Heimspiel 05 - FRISCH AUF Frauen - TuS Metzingen - LOKALDERBY

von Holger Riegel

Sonntag | 22.11.2015 | 16:00 Uhr | EWS-Arena Göppingen

Rollenverteilung gegen Metzingen klar definiert

Einmal müssen die Bundesligahandballerinnen von Frisch Auf vor der WM-Pause noch ran. Am Sonntag steigt um 16:00 Uhr das Derby gegen die TuS Metzingen in der EWS Arena.

Eigentlich könnte es kein interessanteres Spiel als das Lokalduell zum Abschluss der ersten Saisonphase geben. Göppingen gegen Metzingen ist ein ewig junges Duell, ein Spiel, das von einer gesunden Rivalität geprägt ist und über die Jahre immer wieder mit anderen Ausgangslagen aufwarten konnte.

Am Sonntag sind die Vorzeichen klar definiert. Es geht nicht um die Vormachtstellung im süddeutschen Frauenhandball, denn diese Rolle mussten die Frisch-Auf-Frauen den finanzkräftigen Teams aus Metzingen und Bietigheim längst überlassen. Vielmehr ist es ein Kampf zwischen David und Goliath, der bei einem Blick auf die Tabelle bestätigt wird. Die „TusSies“ tummeln sich mit 11:3 Punkten im Spitzenfeld der Liga und schielen in Richtung Meisterschaft, die Grün-Weißen versuchen dagegen im Stile eines Eichhörnchens jeden Punkt für den Klassenerhalt einzuheimsen. „Die Rollenverteilung ergibt sich aus der Tabelle. Wir stehen hinter Metzingen und gehen daher als Außenseiter ins Spiel“, beschreibt Anika Leppert die Ausgangssituation. Die Spielführerin der Frisch-Auf-Frauen sieht in dieser Saison eine ausgeglichene Spitzengruppe in der Liga. „Es gibt keine dominierende Mannschaft. Der Kampf um den Titel wird spannend und Metzingen kann da mitreden“, schiebt die Kreisläuferin den Druck in Richtung Gäste. Und auch dort ist man sich darüber im Klaren. „Wir befinden uns in der Favoritenrolle, das wissen wir“, erklärt TuS-Manager Ferenc Rott.

Dennoch warnt der Macher der „TusSies“, dass sein Team „auf der Hut sein muss“, denn trotz der Dominanz der Metzingerinnen in den letzten Vergleichen, hat ein Lokalduell allzu gerne eigene Gesetze. „Es ist ein Derby, da herrscht eine gewisse Spannung, da geht es um Emotionen und vielleicht gelingt uns eine Überraschung“, charakterisiert Anika Leppert die Begegnung.
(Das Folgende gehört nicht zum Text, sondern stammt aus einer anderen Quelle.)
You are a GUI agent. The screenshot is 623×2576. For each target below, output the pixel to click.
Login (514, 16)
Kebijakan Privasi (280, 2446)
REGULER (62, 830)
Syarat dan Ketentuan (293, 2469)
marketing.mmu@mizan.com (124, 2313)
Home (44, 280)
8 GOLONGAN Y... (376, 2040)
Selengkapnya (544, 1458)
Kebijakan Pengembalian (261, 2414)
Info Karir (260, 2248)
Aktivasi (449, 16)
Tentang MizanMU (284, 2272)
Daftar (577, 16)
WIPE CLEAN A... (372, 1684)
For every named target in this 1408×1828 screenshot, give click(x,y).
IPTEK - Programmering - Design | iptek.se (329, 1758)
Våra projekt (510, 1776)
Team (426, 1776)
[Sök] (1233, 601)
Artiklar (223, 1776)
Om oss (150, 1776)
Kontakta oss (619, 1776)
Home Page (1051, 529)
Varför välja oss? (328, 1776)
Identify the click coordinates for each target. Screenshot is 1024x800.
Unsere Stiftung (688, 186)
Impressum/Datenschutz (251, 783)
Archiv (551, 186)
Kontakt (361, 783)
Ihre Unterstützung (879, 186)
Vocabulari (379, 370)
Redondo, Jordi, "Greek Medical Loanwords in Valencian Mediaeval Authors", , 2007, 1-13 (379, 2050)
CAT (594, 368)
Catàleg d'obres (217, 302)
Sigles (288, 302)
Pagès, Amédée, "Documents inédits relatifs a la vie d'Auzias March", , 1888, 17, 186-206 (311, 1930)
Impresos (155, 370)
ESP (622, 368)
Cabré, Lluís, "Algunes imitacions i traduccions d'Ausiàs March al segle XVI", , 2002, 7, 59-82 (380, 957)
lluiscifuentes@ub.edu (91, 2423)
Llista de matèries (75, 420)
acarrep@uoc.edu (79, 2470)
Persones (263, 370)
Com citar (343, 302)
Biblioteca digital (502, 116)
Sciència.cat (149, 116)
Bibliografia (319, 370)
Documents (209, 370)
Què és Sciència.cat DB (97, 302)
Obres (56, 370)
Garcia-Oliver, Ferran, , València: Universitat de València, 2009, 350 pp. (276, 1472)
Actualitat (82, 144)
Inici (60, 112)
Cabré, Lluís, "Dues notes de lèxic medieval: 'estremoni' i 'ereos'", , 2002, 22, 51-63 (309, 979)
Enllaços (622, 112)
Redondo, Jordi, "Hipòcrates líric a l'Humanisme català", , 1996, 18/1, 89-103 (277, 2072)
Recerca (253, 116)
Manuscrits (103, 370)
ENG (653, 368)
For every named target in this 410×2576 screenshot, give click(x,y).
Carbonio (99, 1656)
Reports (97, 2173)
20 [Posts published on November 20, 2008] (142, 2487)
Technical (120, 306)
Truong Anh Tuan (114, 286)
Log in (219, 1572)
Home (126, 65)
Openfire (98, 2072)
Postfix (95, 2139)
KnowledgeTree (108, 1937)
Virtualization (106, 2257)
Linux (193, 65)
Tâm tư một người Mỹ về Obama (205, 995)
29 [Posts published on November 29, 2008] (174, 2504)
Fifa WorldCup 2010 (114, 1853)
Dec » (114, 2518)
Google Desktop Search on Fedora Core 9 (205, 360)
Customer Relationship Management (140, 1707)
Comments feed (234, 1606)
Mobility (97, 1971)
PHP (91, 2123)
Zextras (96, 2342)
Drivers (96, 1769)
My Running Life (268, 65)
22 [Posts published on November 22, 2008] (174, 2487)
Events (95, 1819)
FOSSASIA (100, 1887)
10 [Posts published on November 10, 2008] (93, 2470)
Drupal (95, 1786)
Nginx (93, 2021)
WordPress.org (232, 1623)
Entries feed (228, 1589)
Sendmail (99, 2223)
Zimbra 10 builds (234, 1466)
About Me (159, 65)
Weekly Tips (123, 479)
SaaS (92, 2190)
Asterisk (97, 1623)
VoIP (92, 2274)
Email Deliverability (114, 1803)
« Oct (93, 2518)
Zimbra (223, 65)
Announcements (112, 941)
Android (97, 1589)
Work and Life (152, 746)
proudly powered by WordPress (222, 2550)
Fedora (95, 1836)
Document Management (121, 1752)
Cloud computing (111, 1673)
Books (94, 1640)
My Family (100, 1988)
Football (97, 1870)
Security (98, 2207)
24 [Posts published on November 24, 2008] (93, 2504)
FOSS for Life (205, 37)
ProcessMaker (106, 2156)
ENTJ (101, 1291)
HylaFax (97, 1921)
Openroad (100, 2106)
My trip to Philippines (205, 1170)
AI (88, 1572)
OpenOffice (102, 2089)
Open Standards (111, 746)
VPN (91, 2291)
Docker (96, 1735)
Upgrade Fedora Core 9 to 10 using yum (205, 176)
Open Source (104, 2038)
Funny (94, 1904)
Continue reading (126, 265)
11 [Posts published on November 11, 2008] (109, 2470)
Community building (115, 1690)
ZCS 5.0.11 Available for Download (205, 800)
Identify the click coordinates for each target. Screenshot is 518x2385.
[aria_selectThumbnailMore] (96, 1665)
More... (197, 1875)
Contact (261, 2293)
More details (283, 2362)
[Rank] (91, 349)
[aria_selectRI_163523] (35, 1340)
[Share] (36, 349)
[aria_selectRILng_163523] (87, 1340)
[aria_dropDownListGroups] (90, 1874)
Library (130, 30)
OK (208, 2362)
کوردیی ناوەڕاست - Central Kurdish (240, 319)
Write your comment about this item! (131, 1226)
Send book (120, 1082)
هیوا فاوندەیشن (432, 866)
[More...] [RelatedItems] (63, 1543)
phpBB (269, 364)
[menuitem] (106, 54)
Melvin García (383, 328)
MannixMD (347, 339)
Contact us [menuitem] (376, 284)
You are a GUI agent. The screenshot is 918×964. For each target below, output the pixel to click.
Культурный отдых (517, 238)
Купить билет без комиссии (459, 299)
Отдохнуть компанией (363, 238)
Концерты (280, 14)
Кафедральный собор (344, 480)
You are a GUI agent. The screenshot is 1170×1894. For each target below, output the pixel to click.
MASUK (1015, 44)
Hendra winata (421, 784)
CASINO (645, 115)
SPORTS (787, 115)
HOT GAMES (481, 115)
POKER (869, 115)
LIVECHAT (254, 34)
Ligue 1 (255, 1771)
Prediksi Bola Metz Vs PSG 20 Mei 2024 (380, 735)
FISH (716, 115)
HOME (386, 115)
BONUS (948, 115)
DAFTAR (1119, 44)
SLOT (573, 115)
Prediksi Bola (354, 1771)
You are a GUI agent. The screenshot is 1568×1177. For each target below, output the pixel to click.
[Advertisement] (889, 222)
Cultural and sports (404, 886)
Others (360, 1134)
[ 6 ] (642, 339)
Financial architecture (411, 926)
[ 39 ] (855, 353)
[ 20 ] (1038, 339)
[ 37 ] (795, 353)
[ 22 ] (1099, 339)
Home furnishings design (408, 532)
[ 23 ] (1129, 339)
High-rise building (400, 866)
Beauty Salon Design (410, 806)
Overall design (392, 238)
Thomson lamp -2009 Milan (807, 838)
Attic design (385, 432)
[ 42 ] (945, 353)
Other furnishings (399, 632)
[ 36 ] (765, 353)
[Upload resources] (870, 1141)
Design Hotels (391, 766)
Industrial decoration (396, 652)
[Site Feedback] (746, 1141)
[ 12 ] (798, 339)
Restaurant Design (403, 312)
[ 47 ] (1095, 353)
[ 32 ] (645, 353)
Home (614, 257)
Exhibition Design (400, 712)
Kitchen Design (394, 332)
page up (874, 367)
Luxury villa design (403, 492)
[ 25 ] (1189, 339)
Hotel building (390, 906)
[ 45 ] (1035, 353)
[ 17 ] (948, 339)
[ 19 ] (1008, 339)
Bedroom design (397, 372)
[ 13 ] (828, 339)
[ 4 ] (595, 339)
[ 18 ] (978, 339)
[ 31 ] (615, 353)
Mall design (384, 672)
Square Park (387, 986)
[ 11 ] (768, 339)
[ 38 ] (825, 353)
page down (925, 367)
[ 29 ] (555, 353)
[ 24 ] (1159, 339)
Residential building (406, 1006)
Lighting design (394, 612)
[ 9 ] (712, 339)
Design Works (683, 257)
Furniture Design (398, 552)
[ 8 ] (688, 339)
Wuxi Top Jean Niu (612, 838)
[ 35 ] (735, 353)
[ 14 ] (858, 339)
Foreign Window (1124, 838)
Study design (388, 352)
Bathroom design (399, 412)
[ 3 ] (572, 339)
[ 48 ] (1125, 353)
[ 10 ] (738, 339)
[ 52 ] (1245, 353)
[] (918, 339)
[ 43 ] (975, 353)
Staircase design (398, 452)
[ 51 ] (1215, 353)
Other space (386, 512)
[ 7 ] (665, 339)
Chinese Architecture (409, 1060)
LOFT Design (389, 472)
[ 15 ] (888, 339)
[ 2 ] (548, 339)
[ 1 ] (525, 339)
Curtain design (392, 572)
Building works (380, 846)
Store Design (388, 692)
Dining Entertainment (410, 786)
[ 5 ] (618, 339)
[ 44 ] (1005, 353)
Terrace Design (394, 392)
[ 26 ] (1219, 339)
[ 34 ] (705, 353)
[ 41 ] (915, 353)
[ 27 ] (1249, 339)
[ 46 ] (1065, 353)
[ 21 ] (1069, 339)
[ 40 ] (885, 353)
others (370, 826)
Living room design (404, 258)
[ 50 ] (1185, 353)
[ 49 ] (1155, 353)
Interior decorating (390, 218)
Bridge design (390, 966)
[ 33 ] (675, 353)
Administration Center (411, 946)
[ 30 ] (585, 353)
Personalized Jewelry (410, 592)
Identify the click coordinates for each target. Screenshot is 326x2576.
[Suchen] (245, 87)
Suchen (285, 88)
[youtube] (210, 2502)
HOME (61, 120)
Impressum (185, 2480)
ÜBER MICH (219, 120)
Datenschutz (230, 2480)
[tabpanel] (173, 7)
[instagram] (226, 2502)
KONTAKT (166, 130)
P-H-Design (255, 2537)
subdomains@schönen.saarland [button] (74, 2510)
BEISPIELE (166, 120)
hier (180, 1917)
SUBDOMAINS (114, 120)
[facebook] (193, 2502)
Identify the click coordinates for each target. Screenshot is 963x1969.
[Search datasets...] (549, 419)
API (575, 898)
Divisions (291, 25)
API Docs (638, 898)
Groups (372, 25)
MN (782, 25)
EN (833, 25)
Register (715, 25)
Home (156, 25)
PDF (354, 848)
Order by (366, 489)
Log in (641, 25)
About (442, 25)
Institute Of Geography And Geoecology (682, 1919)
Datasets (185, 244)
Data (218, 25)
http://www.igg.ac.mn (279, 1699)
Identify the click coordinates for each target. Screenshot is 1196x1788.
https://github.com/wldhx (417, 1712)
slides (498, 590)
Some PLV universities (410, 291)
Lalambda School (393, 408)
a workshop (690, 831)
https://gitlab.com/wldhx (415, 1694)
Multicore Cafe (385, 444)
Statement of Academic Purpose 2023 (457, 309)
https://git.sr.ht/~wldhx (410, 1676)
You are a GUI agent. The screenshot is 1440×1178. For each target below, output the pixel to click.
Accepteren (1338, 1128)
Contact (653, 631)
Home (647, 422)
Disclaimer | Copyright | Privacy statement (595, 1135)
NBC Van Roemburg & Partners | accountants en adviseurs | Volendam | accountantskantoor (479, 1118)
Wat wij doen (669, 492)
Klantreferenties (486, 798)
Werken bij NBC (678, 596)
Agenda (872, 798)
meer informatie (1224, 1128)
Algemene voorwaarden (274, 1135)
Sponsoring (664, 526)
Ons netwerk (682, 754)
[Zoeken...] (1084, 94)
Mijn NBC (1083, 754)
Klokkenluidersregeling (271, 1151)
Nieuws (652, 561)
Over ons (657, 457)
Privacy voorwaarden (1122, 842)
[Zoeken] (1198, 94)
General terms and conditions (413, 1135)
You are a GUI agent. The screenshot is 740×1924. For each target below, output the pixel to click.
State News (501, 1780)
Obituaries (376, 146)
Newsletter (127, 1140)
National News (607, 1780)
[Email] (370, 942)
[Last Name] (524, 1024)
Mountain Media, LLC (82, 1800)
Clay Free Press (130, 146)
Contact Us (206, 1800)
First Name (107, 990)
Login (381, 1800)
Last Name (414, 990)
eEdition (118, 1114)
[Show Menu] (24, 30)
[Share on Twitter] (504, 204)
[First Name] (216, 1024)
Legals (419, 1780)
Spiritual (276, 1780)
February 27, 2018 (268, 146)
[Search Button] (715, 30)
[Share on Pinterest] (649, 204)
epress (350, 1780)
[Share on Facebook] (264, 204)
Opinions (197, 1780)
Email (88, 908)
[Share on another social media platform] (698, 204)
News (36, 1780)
Nach dem befreienden 25:20-Sieg gegen Celle haben die Grün-Weißen ihre Pflicht vor der Spielpause erfüllt und können am Sonntag zur Kür übergehen. Punkte sind nicht eingeplant, würden aber sehr gut tun.

Aber auch Metzingen reist mit viel Selbstvertrauen unter den Hohenstaufen. Die Premiere auf dem europäischen Parkett verlief am vergangenen Wochenende perfekt. Die zwei Heimspiele gegen den serbischen Vertreter vom ZRK Naisa Nis wurden mit 38:29- und 50:21-Erfolgen zum Schaulaufen. Diese 88 Treffer in zwei Spielen sollten bei den Göppingerinnen die Alarmglocken läuten lassen, denn auch in der Liga stellen die „TusSies“ die torgefährlichste Angriffsreihe. Und so ist vor allem die Defensive von Aleksandar Knezevic gefordert. Dabei muss der Frisch-Auf-Coach allerdings einen schwerwiegenden Ausfall kompensieren. Ana Petrinja wird fehlen. Die Spielmacherin ließ unmittelbar nach dem Spiel gegen Celle einen Eingriff an ihren Knien vornehmen, auch um nach der Pause und den dann anstehenden wichtigen Spielen wieder fit zu sein.

„Ein paar kleine Blessuren oder ein bisschen Schnupfen“ beschreibt Anika Leppert den Zustand ihrer Mitspielerinnen und ergänzt: „Wir wollen vor der Pause die letzten Kräfte mobilisieren und noch mal voll angreifen“. Natürlich setzt die Mannschaft dann auch auf die Unterstützung der Zuschauer. Der Sonntag soll nass und kalt werden, in der EWS Arena dürfte es zwischen den langjährigen Rivalen dagegen emotional und heiß zugehen.